El presidente de Francia, Emmanuel Macron, informó también este martes que hay intensas conversaciones para liberar a los rehenes.
“Quiero ser muy prudente para no poner en peligro las intensas negociaciones en curso”, indicó Macron en una conferencia de prensa desde Albania.
“Están avanzando y seguimos estas conversaciones hora a hora”, afirmó. Y precisó que Francia está en contacto con las autoridades israelíes, pero también con “potencias amigas que son intermediarios con Hamás para obtener la liberación” de sus ciudadanos secuestrados y de todos los rehenes.
Una súplica
Justo antes de que Macron pronunciara estas declaraciones, Keren Shem, cuya hija Mía es una francoisraelí que está secuestrada por Hamás, instó a los “dirigentes del mundo” a que trabajen para liberarla.
“Pido a los dirigentes del mundo que mi hija sea devuelta en el estado en que está hoy, al igual que los demás rehenes. Le ruego al mundo que me devuelva a mi bebé”, suplicó la mujer, visiblemente afectada, en una conferencia de prensa en Tel Aviv.
Hamás difundió un video el lunes que muestra a Mia Shem tumbada mientras recibía atención médica por una herida en el brazo.
Su madre contó que vio el video “al mismo tiempo que la opinión pública”, sin haber tenido un contacto previo con el gobierno israelí.
Hasta ese momento “no sabía si mi hija estaba viva o muerta”, relató. “Parecía aterrada. Ella dijo lo que le ordenaron que dijera. Estoy muy preocupada”, afirmó.

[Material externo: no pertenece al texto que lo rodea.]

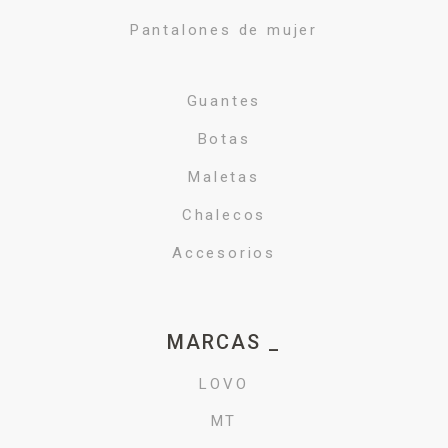
Pantalones de mujer
Guantes
Botas
Maletas
Chalecos
Accesorios
MARCAS _
LOVO
MT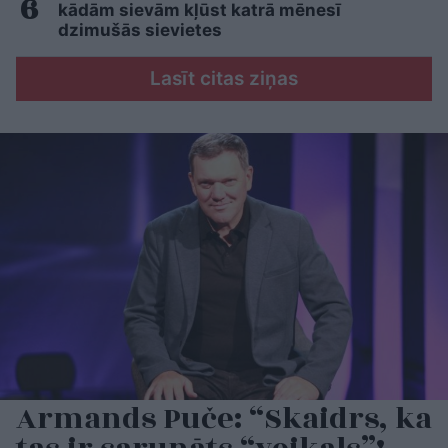
kādām sievām kļūst katrā mēnesī
dzimušās sievietes
Lasīt citas ziņas
Armands Puče: “Skaidrs, ka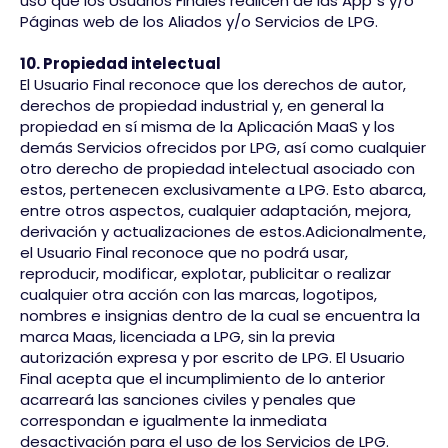
uso que los Usuarios Finales realicen de las App´s y/o
Páginas web de los Aliados y/o Servicios de LPG.
10. Propiedad intelectual
El Usuario Final reconoce que los derechos de autor,
derechos de propiedad industrial y, en general la
propiedad en sí misma de la Aplicación MaaS y los
demás Servicios ofrecidos por LPG, así como cualquier
otro derecho de propiedad intelectual asociado con
estos, pertenecen exclusivamente a LPG. Esto abarca,
entre otros aspectos, cualquier adaptación, mejora,
derivación y actualizaciones de estos.Adicionalmente,
el Usuario Final reconoce que no podrá usar,
reproducir, modificar, explotar, publicitar o realizar
cualquier otra acción con las marcas, logotipos,
nombres e insignias dentro de la cual se encuentra la
marca Maas, licenciada a LPG, sin la previa
autorización expresa y por escrito de LPG. El Usuario
Final acepta que el incumplimiento de lo anterior
acarreará las sanciones civiles y penales que
correspondan e igualmente la inmediata
desactivación para el uso de los Servicios de LPG.​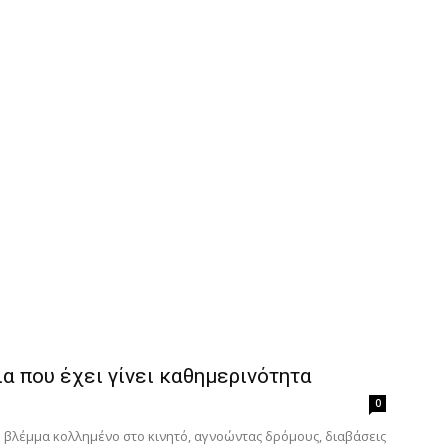
α που έχει γίνει καθημερινότητα
0
ο βλέμμα κολλημένο στο κινητό, αγνοώντας δρόμους, διαβάσεις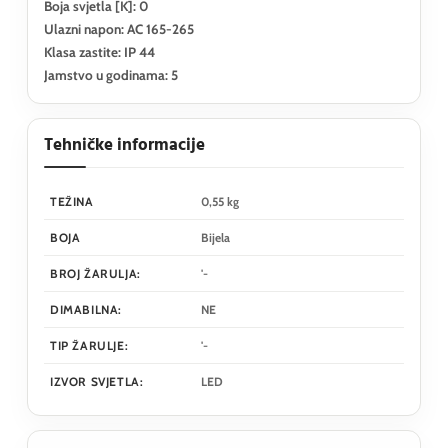
Boja svjetla [K]: 0
Ulazni napon: AC 165-265
Klasa zastite: IP 44
Jamstvo u godinama: 5
Tehničke informacije
TEŽINA
0,55 kg
BOJA
Bijela
BROJ ŽARULJA:
'-
DIMABILNA:
NE
TIP ŽARULJE:
'-
IZVOR SVJETLA:
LED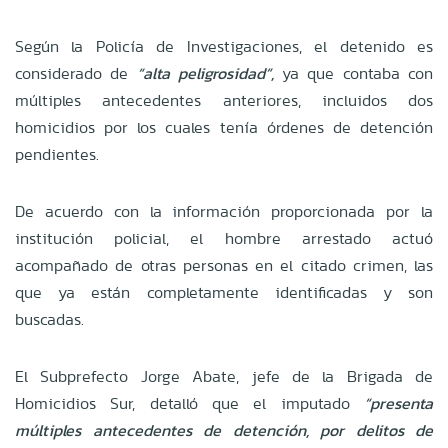
Según la Policía de Investigaciones, el detenido es
considerado de
“alta peligrosidad”,
ya que contaba con
múltiples antecedentes anteriores, incluidos dos
homicidios por los cuales tenía órdenes de detención
pendientes.
De acuerdo con la información proporcionada por la
institución policial, el hombre arrestado actuó
acompañado de otras personas en el citado crimen, las
que ya están completamente identificadas y son
buscadas.
El Subprefecto Jorge Abate, jefe de la Brigada de
Homicidios Sur, detalló que el imputado
“presenta
múltiples antecedentes de detención, por delitos de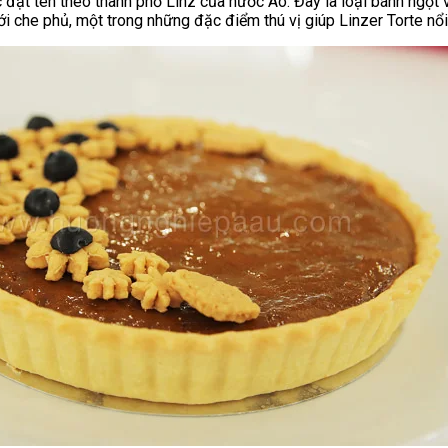
đặt tên theo thành phố Linz của nước Áo. Đây là loại bánh ngọt v
i che phủ, một trong những đặc điểm thú vị giúp Linzer Torte nổi
AirBnB
 Trên Shopee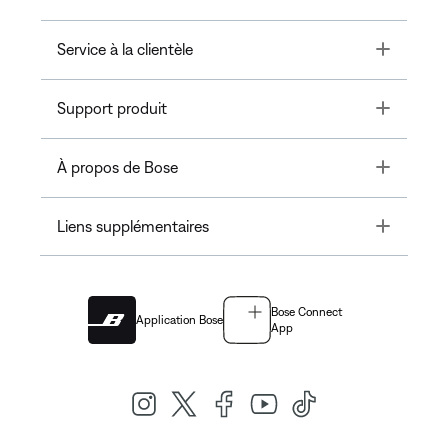
Toggle
Service à la clientèle
Toggle
Support produit
Toggle
À propos de Bose
Toggle
Liens supplémentaires
Bose Connect
Application Bose
App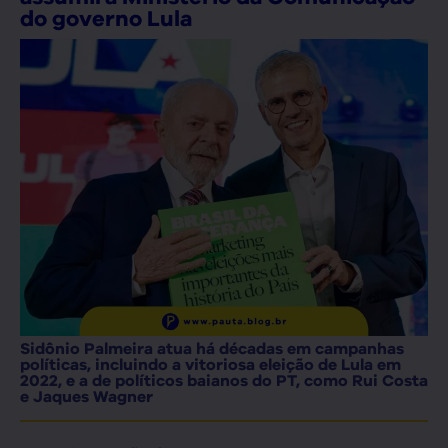
do governo Lula
Sidônio Palmeira atua há décadas em campanhas
políticas, incluindo a vitoriosa eleição de Lula em
2022, e a de políticos baianos do PT, como Rui Costa
e Jaques Wagner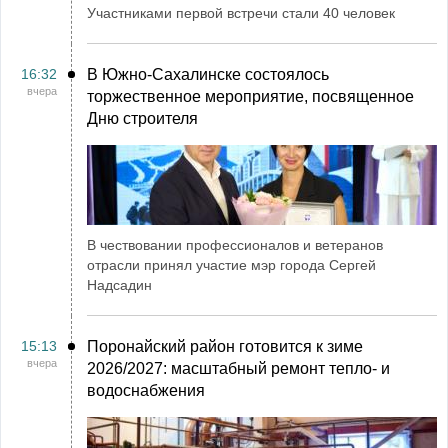
Участниками первой встречи стали 40 человек
16:32
В Южно-Сахалинске состоялось
вчера
торжественное мероприятие, посвященное
Дню строителя
В чествовании профессионалов и ветеранов
отрасли принял участие мэр города Сергей
Надсадин
15:13
Поронайский район готовится к зиме
вчера
2026/2027: масштабный ремонт тепло- и
водоснабжения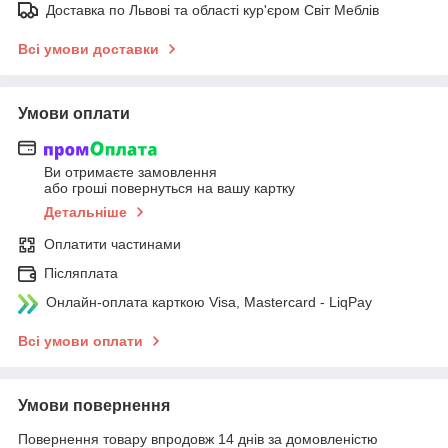
Доставка по Львові та області кур'єром Світ Меблів
Всі умови доставки
Умови оплати
Ви отримаєте замовлення
або гроші повернуться на вашу картку
Детальніше
Оплатити частинами
Післяплата
Онлайн-оплата карткою Visa, Mastercard - LiqPay
Всі умови оплати
Умови повернення
Повернення товару впродовж 14 днів за домовленістю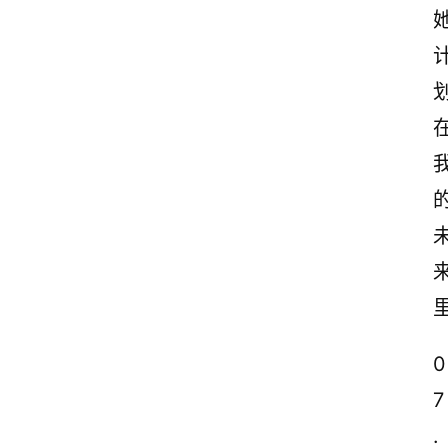
0
7
.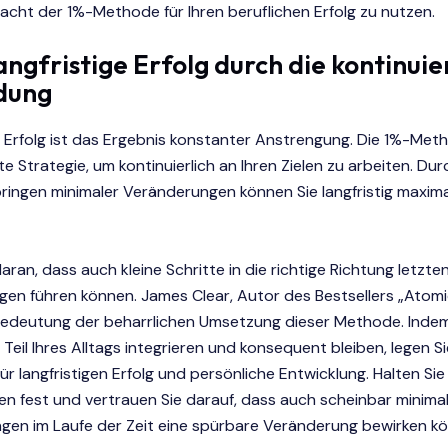
Macht der 1%-Methode für Ihren beruflichen Erfolg zu nutzen.
langfristige Erfolg durch die kontinuie
dung
r Erfolg ist das Ergebnis konstanter Anstrengung. Die 1%-Met
e Strategie, um kontinuierlich an Ihren Zielen zu arbeiten. Du
bringen minimaler Veränderungen können Sie langfristig maxim
aran, dass auch kleine Schritte in die richtige Richtung letzte
gen führen können. James Clear, Autor des Bestsellers „Atomi
Bedeutung der beharrlichen Umsetzung dieser Methode. Indem
Teil Ihres Alltags integrieren und konsequent bleiben, legen S
ür langfristigen Erfolg und persönliche Entwicklung. Halten Sie
n fest und vertrauen Sie darauf, dass auch scheinbar minima
gen im Laufe der Zeit eine spürbare Veränderung bewirken k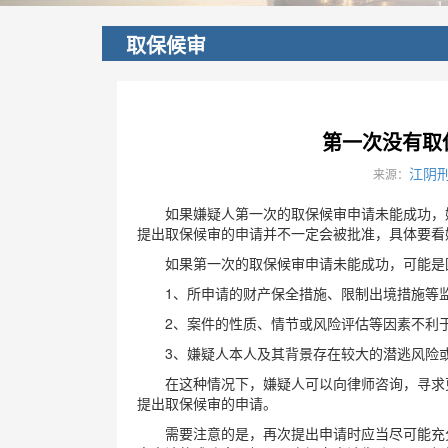
取保候审
第一次没有取
江阴
来源：
如果嫌疑人第一次的取保候审申请未能成功，嫌
提出取保候审的申请并不一定会被批准，具体要看
如果第一次的取保候审申请未能成功，可能是
1、所申请的财产保全措施、限制出境措施等监
2、案件的性质、情节或风险评估等因素不利
3、嫌疑人本人及其背景存在较大的潜逃风险
在这种情况下，嫌疑人可以向律师咨询，寻求更
提出取保候审的申请。
需要注意的是，再次提出申请时应当尽可能充分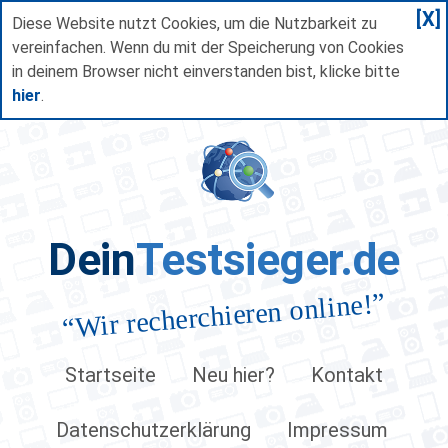
[X]
Diese Website nutzt Cookies, um die Nutzbarkeit zu
vereinfachen. Wenn du mit der Speicherung von Cookies
in deinem Browser nicht einverstanden bist, klicke bitte
hier
.
Dein
Testsieger.de
”
Wir recherchieren online!
“
Startseite
Neu hier?
Kontakt
Datenschutzerklärung
Impressum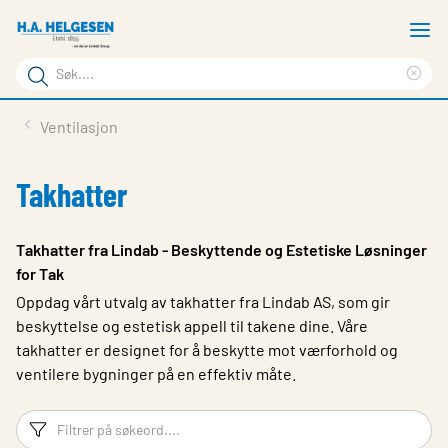
Gå
V
til
m
Søkeord
hovedinnhold
Cle
Søk
sea
Lindabs Produkter
Ventilasjon
på
phr
Våre produkter
siden
Takhatter
Vår kompetanse
Dokumentasjon
Takhatter fra Lindab - Beskyttende og Estetiske Løsninger
for Tak
Bærekraft
Oppdag vårt utvalg av takhatter fra Lindab AS, som gir
Kontakt oss
beskyttelse og estetisk appell til takene dine. Våre
takhatter er designet for å beskytte mot værforhold og
Choose languge
ventilere bygninger på en effektiv måte.
Filtreringsord
Fi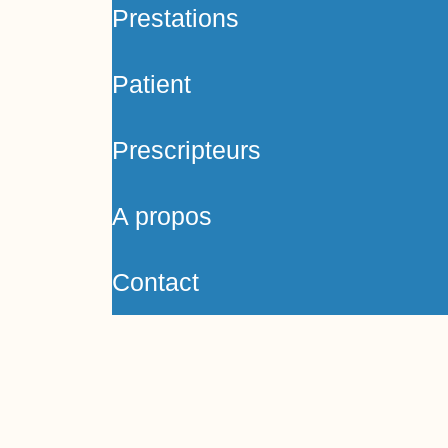
Prestations
Patient
Prescripteurs
A propos
Contact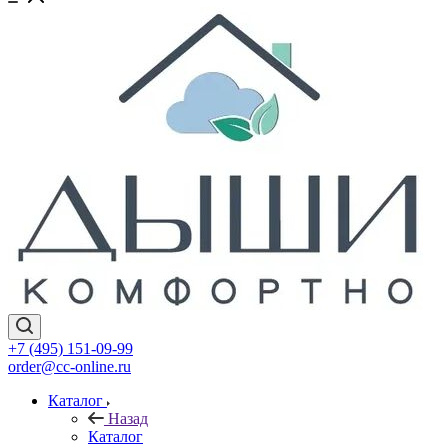
+7 (495) 151-09-99
order@cc-online.ru
Каталог
Назад
Каталог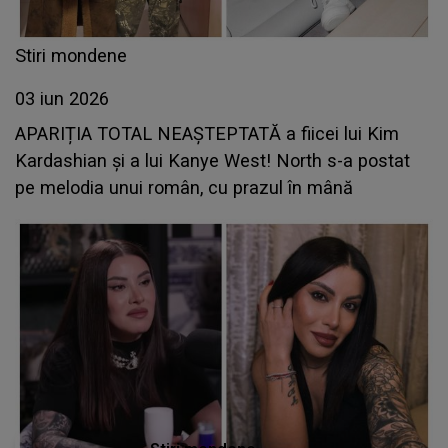
Stiri mondene
03 iun 2026
APARIȚIA TOTAL NEAȘTEPTATĂ a fiicei lui Kim
Kardashian și a lui Kanye West! North s-a postat
pe melodia unui român, cu prazul în mână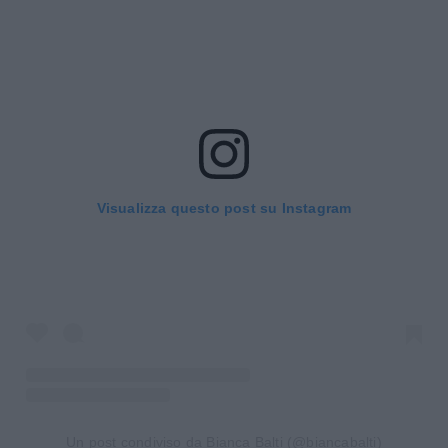
Visualizza questo post su Instagram
Un post condiviso da Bianca Balti (@biancabalti)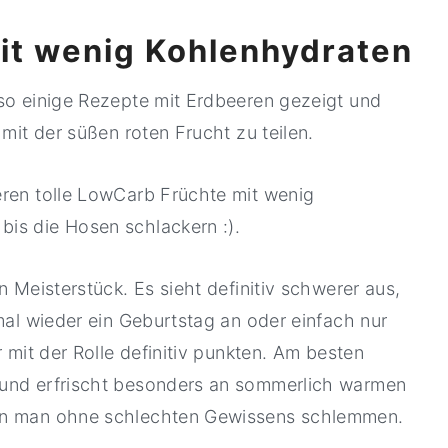
it wenig Kohlenhydraten
 so einige Rezepte mit Erdbeeren gezeigt und
 mit der süßen roten Frucht zu teilen.
eren tolle LowCarb Früchte mit wenig
is die Hosen schlackern :).
n Meisterstück. Es sieht definitiv schwerer aus,
nmal wieder ein Geburtstag an oder einfach nur
r mit der Rolle definitiv punkten. Am besten
 und erfrischt besonders an sommerlich warmen
ann man ohne schlechten Gewissens schlemmen.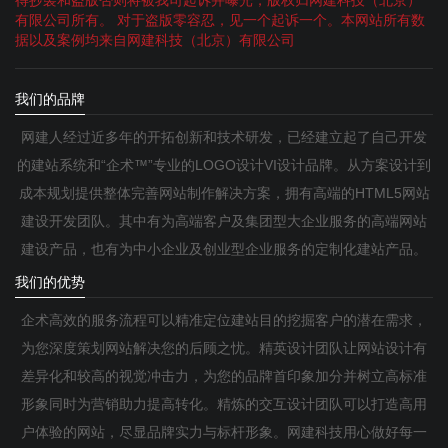
得抄袭和盗版否则将被我司起诉并曝光，版权归网建科技（北京）
有限公司所有。 对于盗版零容忍，见一个起诉一个。本网站所有数
据以及案例均来自网建科技（北京）有限公司
我们的品牌
网建人经过近多年的开拓创新和技术研发，已经建立起了自己开发
的建站系统和“企术™”专业的LOGO设计VI设计品牌。从方案设计到
成本规划提供整体完善网站制作解决方案，拥有高端的HTML5网站
建设开发团队。其中有为高端客户及集团型大企业服务的高端网站
建设产品，也有为中小企业及创业型企业服务的定制化建站产品。
我们的优势
企术高效的服务流程可以精准定位建站目的挖掘客户的潜在需求，
为您深度策划网站解决您的后顾之忧。精英设计团队让网站设计有
差异化和较高的视觉冲击力，为您的品牌首印象加分并树立高标准
形象同时为营销助力提高转化。精炼的交互设计团队可以打造高用
户体验的网站，尽显品牌实力与标杆形象。网建科技用心做好每一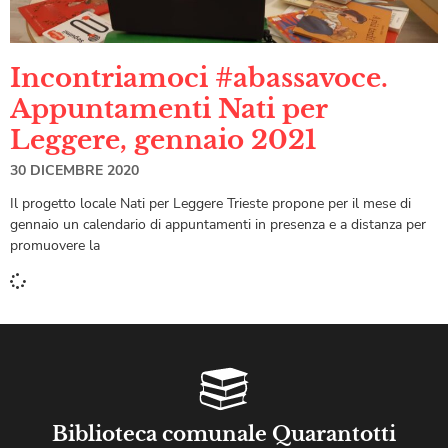
Incontriamoci #abassavoce.
Appuntamenti Nati per
Leggere, gennaio 2021
30 DICEMBRE 2020
Il progetto locale Nati per Leggere Trieste propone per il mese di
gennaio un calendario di appuntamenti in presenza e a distanza per
promuovere la
Biblioteca comunale Quarantotti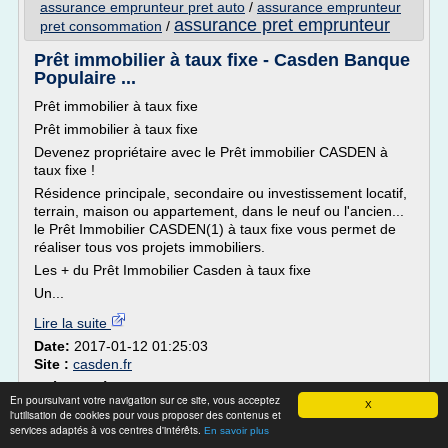
assurance emprunteur pret auto
/
assurance emprunteur
assurance pret emprunteur
pret consommation
/
Prêt immobilier à taux fixe - Casden Banque
Populaire ...
Prêt immobilier à taux fixe
Prêt immobilier à taux fixe
Devenez propriétaire avec le Prêt immobilier CASDEN à
taux fixe !
Résidence principale, secondaire ou investissement locatif,
terrain, maison ou appartement, dans le neuf ou l'ancien...
le Prêt Immobilier CASDEN(1) à taux fixe vous permet de
réaliser tous vos projets immobiliers.
Les + du Prêt Immobilier Casden à taux fixe
Un...
Lire la suite
Date:
2017-01-12 01:25:03
Site :
casden.fr
Thèmes liés :
/
garantie pret immobilier banque populaire
En poursuivant votre navigation sur ce site, vous acceptez
l assurance emprunteur
/
X
garantie pret immobilier casden
l'utilisation de cookies pour vous proposer des contenus et
assurance garantie pret immobilier
assurance
/
/
services adaptés à vos centres d'intérêts.
En savoir plus
pret immobilier emprunteur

La sociedad israelí está conmocionada y traumatizada por el ataque de Hamás y el gobierno fue blanco de críticas por su respuesta a la situación de los rehenes.
Un fracaso “colosal”
Desde el 7 de octubre, decenas de israelíes hacen posta para mantener una sentada de protesta frente al Ministerio de Defensa en Tel Aviv para exigir la liberación de los rehenes y pedir la dimisión del primer ministro, Benjamin Netanyahu, a quien reprochan un “fiasco”.
“Todos estos rehenes tienen que volver a casa. Este gobierno fracasó de una forma colosal”, dijo en llanto Mona Hanoch, de 58 años.
Cindy Cohen, de 65 años, mientras agitaba una pancarta con el mensaje “Por un acuerdo para un intercambio de prisioneros ahora”, dijo que “hay que liberar a todos los rehenes a cambio de todos los prisioneros palestinos detenidos en Israel”.